Saved data entries:

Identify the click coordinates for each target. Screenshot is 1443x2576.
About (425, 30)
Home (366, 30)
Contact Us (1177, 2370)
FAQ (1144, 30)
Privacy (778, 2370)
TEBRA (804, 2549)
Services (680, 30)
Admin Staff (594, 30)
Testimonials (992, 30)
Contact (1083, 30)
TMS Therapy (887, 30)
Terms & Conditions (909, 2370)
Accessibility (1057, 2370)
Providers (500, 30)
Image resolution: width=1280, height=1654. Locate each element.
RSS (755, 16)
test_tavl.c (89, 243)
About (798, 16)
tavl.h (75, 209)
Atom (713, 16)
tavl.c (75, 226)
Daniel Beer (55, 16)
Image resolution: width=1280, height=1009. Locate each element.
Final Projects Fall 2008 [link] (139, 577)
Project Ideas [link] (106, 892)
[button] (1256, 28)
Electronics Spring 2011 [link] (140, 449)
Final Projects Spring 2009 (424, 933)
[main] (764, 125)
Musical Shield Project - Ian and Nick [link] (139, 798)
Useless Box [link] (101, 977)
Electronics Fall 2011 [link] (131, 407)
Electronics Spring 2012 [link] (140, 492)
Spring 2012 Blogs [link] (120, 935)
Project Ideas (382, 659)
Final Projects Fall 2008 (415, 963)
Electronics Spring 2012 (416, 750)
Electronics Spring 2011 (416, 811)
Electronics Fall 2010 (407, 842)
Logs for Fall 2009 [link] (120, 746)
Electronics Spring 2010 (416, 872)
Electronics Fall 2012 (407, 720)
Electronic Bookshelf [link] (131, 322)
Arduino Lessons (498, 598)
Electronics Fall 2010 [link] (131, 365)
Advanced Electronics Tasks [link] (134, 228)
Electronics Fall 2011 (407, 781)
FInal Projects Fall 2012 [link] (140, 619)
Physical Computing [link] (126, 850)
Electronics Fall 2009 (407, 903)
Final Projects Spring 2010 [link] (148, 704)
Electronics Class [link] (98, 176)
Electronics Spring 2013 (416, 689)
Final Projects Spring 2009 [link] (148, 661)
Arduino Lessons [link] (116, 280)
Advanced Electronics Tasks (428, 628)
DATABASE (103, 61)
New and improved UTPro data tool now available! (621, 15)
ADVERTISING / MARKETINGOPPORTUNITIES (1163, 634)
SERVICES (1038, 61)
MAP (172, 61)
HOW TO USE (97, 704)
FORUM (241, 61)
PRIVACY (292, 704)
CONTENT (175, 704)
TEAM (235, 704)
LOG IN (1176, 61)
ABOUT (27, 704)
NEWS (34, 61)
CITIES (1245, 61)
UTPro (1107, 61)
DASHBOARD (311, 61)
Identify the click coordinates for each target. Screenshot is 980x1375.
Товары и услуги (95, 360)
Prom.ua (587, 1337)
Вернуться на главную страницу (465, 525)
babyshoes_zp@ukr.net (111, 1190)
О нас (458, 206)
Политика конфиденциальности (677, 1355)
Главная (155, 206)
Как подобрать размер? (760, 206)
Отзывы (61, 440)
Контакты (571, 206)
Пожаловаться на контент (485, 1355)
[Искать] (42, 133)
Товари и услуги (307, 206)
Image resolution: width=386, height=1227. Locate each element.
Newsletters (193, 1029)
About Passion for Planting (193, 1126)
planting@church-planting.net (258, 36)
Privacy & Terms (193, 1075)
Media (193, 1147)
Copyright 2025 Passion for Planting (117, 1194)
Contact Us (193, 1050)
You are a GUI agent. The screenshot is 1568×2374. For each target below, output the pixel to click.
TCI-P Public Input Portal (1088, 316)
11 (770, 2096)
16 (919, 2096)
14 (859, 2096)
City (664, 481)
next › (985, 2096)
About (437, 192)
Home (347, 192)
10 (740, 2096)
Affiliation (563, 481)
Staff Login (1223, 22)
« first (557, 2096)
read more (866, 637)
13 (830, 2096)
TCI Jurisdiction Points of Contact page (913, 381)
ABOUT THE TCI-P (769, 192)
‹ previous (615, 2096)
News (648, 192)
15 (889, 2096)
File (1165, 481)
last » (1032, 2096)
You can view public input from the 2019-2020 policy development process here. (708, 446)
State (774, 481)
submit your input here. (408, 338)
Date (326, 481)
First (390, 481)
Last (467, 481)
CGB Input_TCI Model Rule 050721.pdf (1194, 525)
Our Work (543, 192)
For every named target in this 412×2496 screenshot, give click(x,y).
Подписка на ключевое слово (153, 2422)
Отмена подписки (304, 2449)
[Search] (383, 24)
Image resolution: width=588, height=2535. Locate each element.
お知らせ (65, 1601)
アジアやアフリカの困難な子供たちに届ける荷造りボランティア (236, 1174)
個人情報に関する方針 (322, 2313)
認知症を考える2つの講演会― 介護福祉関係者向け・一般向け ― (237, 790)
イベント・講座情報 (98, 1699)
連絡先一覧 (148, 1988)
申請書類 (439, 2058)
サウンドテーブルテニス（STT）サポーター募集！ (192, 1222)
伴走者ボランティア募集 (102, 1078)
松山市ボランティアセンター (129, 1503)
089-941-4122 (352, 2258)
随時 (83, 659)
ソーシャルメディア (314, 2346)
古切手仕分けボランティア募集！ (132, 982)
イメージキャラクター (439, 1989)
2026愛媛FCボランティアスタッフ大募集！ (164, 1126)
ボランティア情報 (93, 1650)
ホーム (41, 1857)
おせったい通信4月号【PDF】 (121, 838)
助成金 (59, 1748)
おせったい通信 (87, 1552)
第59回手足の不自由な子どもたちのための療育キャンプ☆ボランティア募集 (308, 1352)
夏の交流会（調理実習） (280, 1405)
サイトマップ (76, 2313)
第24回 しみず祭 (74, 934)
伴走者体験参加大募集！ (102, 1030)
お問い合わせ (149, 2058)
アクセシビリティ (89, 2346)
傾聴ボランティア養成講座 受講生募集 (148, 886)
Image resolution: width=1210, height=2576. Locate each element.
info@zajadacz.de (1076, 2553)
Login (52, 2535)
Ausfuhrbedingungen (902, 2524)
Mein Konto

WORK REQUIRED: Take the lines from the top of the data through the one that contains "Electronics Fall 2009 (407, 903)" and copy them exactly, leaving out every line after it.

ANSWER BELOW:
Identify the click coordinates for each target. Screenshot is 1443x2576.
About (425, 30)
Home (366, 30)
Contact Us (1177, 2370)
FAQ (1144, 30)
Privacy (778, 2370)
TEBRA (804, 2549)
Services (680, 30)
Admin Staff (594, 30)
Testimonials (992, 30)
Contact (1083, 30)
TMS Therapy (887, 30)
Terms & Conditions (909, 2370)
Accessibility (1057, 2370)
Providers (500, 30)
Image resolution: width=1280, height=1654. Locate each element.
RSS (755, 16)
test_tavl.c (89, 243)
About (798, 16)
tavl.h (75, 209)
Atom (713, 16)
tavl.c (75, 226)
Daniel Beer (55, 16)
Image resolution: width=1280, height=1009. Locate each element.
Final Projects Fall 2008 [link] (139, 577)
Project Ideas [link] (106, 892)
[button] (1256, 28)
Electronics Spring 2011 [link] (140, 449)
Final Projects Spring 2009 (424, 933)
[main] (764, 125)
Musical Shield Project - Ian and Nick [link] (139, 798)
Useless Box [link] (101, 977)
Electronics Fall 2011 [link] (131, 407)
Electronics Spring 2012 [link] (140, 492)
Spring 2012 Blogs [link] (120, 935)
Project Ideas (382, 659)
Final Projects Fall 2008 (415, 963)
Electronics Spring 2012 (416, 750)
Electronics Spring 2011 (416, 811)
Electronics Fall 2010 (407, 842)
Logs for Fall 2009 [link] (120, 746)
Electronics Spring 2010 (416, 872)
Electronics Fall 2012 (407, 720)
Electronic Bookshelf [link] (131, 322)
Arduino Lessons (498, 598)
Electronics Fall 2010 [link] (131, 365)
Advanced Electronics Tasks [link] (134, 228)
Electronics Fall 2011 (407, 781)
FInal Projects Fall 2012 [link] (140, 619)
Physical Computing [link] (126, 850)
Electronics Fall 2009 (407, 903)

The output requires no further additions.